Exercise ▸
What is needed is an exact copy of the data that follows.

Records ▸
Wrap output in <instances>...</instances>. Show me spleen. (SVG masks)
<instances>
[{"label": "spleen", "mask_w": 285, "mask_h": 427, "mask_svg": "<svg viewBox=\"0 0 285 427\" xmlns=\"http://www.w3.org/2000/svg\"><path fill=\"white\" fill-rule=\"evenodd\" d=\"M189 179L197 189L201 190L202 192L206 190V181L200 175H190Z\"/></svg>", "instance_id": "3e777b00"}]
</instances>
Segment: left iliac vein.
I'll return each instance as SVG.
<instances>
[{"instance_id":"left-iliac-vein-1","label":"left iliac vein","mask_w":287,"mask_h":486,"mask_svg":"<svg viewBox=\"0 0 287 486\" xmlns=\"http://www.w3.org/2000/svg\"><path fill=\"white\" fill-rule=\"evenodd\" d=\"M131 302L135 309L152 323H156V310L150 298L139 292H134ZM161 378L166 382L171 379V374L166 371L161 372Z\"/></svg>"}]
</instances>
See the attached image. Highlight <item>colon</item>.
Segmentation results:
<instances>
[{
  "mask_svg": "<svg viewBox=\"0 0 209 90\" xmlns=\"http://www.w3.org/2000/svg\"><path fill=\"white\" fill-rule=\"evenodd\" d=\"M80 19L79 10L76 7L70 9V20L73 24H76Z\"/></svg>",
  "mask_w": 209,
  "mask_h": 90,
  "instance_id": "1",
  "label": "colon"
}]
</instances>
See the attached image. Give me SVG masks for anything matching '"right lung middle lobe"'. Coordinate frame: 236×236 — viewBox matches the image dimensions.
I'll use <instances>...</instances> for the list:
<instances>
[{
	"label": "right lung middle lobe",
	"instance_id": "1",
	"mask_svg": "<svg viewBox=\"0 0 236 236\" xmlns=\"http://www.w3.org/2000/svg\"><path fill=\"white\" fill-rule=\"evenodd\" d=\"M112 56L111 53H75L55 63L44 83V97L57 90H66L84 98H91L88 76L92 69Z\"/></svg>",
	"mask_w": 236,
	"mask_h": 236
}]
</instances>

Answer for the task ▸
Wrap output in <instances>...</instances>. Show me spleen. (SVG masks)
<instances>
[{"label": "spleen", "mask_w": 285, "mask_h": 427, "mask_svg": "<svg viewBox=\"0 0 285 427\" xmlns=\"http://www.w3.org/2000/svg\"><path fill=\"white\" fill-rule=\"evenodd\" d=\"M189 179L197 189L201 190L202 192L206 190V181L200 175H190Z\"/></svg>", "instance_id": "3e777b00"}]
</instances>
Segment: left iliac vein.
I'll return each instance as SVG.
<instances>
[{"instance_id":"left-iliac-vein-1","label":"left iliac vein","mask_w":287,"mask_h":486,"mask_svg":"<svg viewBox=\"0 0 287 486\" xmlns=\"http://www.w3.org/2000/svg\"><path fill=\"white\" fill-rule=\"evenodd\" d=\"M131 302L135 309L152 323H156V310L150 298L139 292H134ZM161 378L166 382L171 379V374L166 371L161 372Z\"/></svg>"}]
</instances>
See the attached image. Highlight <item>colon</item>.
Segmentation results:
<instances>
[{
  "mask_svg": "<svg viewBox=\"0 0 209 90\" xmlns=\"http://www.w3.org/2000/svg\"><path fill=\"white\" fill-rule=\"evenodd\" d=\"M80 19L79 10L76 7L70 9V20L73 24H76Z\"/></svg>",
  "mask_w": 209,
  "mask_h": 90,
  "instance_id": "1",
  "label": "colon"
}]
</instances>
See the attached image. Give me SVG masks for anything matching '"right lung middle lobe"'. Coordinate frame: 236×236 — viewBox matches the image dimensions.
I'll use <instances>...</instances> for the list:
<instances>
[{
	"label": "right lung middle lobe",
	"instance_id": "1",
	"mask_svg": "<svg viewBox=\"0 0 236 236\" xmlns=\"http://www.w3.org/2000/svg\"><path fill=\"white\" fill-rule=\"evenodd\" d=\"M112 56L111 53H75L55 63L44 83V97L57 90H66L84 98H91L88 76L92 69Z\"/></svg>",
	"mask_w": 236,
	"mask_h": 236
}]
</instances>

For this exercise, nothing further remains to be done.